2. Hire spine-specific staff members. “You need to find staff who can hit the ground running,” Lynn S. Feldman, RN, MBA, administrative manager of Eastwind Surgical, a two-OR ASC for spine surgery and pain management in Westerville, Ohio. Since spine surgery only recently became an outpatient procedure, staff will have to come from hospitals. One silver lining in the current recession is that talented spine-surgery staff members are easier to find. When the ASC recently added another nurse of the recovery area and two more per diems, it had a wide range of applicants. They must also be able to tolerate bumpy schedules. A hospital is a very structured work environment, but spine surgery in an ASC in particular has variable hours. Spine surgeons may come in and do five cases in one day and then not come back for many days. “You work when they want to work,” Ms. Feldman says.

3. Inform physicians of center data. Involving and educating physicians about reimbursement rates and profit goals helps them make informed decisions. “We educate physicians about reimbursement and keep them informed about new changes so they understand what procedures are costing and what reimbursement is not covering,” says Kathie Stewart, administrator at Cascade Spine Center in Tualatin, Ore. “There are some things that they know we can be reimbursed for, like implants and neurostimulators. Every month we go over how much each case costs on average, and average nursing expenses and other financial figures.”

4. Renegotiate payor contracts to take advantage of a new economic landscape. Due to rapidly changing economic circumstances, now is an excellent time for your practice to renegotiate contracts with payors. As spine surgeons exit Arizona health plans to escape falling reimbursements, the plans have had second thoughts and some are now agreeing to higher rates to fill gaps in their networks, Donna Lahey, the administrator of Spine Institute of Arizona in Scottsdale reports. So far, she says, two out of the practice’s 15 payors have agreed to rate hikes, at 10 percent and 15 percent. The practice has also signed on a new payor at a 20 percent higher rate than Medicare. Shannon Doyle, an MGMA consultant based outside of Denver adds that bringing a physician into negotiations will raise the practice’s credibility and improve chances for a reimbursement hike.

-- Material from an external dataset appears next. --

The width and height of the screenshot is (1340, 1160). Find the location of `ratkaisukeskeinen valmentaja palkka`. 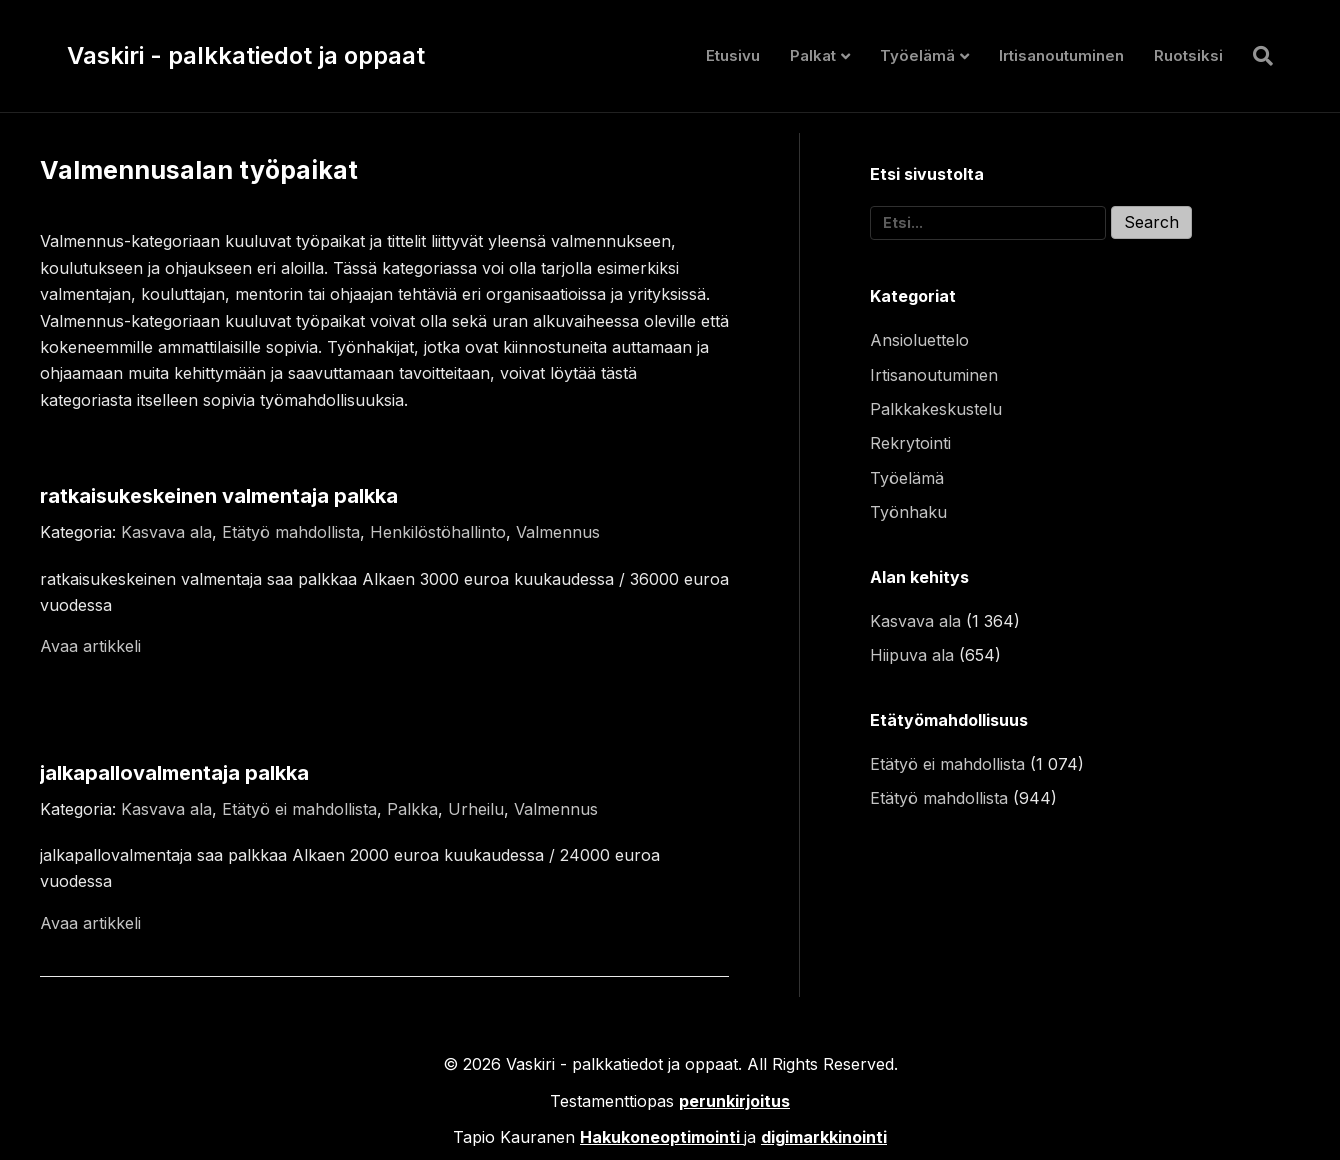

5. Reduce staff work hours. Our next change to aide efficiency was to reduce work hours, says Penny Forbes, practice administrator at Sierra Regional Spine Institute in Reno. We observed that during the time between 3:00 p.m. and 5:00 pm on Friday afternoons, our employees were extremely non-productive. Many employees would ask to leave early on Friday as well. So we decided to send everyone home early on Fridays, which forced the employees to be more efficient the balance of the week. The same work is being done, with two hours less a week than before. Thus, we cut our payroll expense (by approximately $30,000 per year) while maintaining work flow.